Jonathan trataba de buscar un hueco por donde poder colar un disparo. No había
manera humana posible, la criatura se movía demasiado rápido y usaba a
Marguerite como escudo humano. Lo reducido del espacio en el que se movían
favorecía también a la vampira. Shi Kwei tampoco podía maniobrar para
acercarse. Era particularmente repugnante tener que escuchar el ruido que hacía
Rosalie al sorber la sangre, que se escapaba a borbotones del desgarrado cuello
de Marguerite.
Quizás la
ingestión de sangre aplacó la ferocidad de la bestia y Jonathan disparó. El
tiro impactó en la clavícula de Rosalie, astillando el hueso y causando graves
destrozos en su cuerpo. La vampira se deshizo de Marguerite, lanzándola con una
fuerza tan asombrosa que la hizo atravesar el tabique de madera que separaba la
sala de la única habitación. Amos disparó su escopeta a bocajarro, sin pausa
tiró de la palanca de su escopeta Winchester y descerrajó un nuevo tiro.

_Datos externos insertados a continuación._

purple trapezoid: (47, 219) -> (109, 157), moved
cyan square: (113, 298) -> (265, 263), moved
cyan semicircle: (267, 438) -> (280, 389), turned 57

Jonathan se unió al baño de plomo. Amartillando el revólver con la palma de su
mano y le vació todo el cargador encima.
La vampira
trataba de regenerar sus heridas, pero no tenía tiempo material porque su
cuerpo era atravesado continuamente por balas y postas. Cuando ya no quedaban
proyectiles por disparar, Shi Kwei saltó sobre lo que había sido Rosalie y, sin
darle tiempo a recuperarse, cortó la cabeza del monstruo de un único y poderoso
tajo de sus espadas cortas de plata. La herida de aquellas armas era incurable
para los vampiros.
Amos se apresuró
para llegar hasta donde estaba Marguerite. No había nada que pudiera hacerse
por ella. Si las horrendas heridas de su cuello no habían acabado con su vida,
lo habría hecho el tremendo impacto que le había roto un buen montón de huesos
de su cuerpo. El cazador de piel de ébano se volvió hacia Germaine, se acercó
hasta él y le agarró por el cuello.
—Tú vas a venir
conmigo. Tienes muchas cosas que explicar —dijo con los ojos ardiendo de furia.
Jonathan McIntire
le hizo un amargo recordatorio.
—Espera, hay algo
de lo que tenemos que ocuparnos antes —señaló al cadáver de Marguerite.
—No —dijo
espantado Amos.
—No podemos
arriesgarnos a que regrese como muerto viviente —le recordó Shi Kwei.
Amos agachó la
cabeza y se llevó a rastras a Germaine hasta la salida de la casa. No tenía
fuerza suficiente para ver como Shi Kwei decapitaba a Marguerite.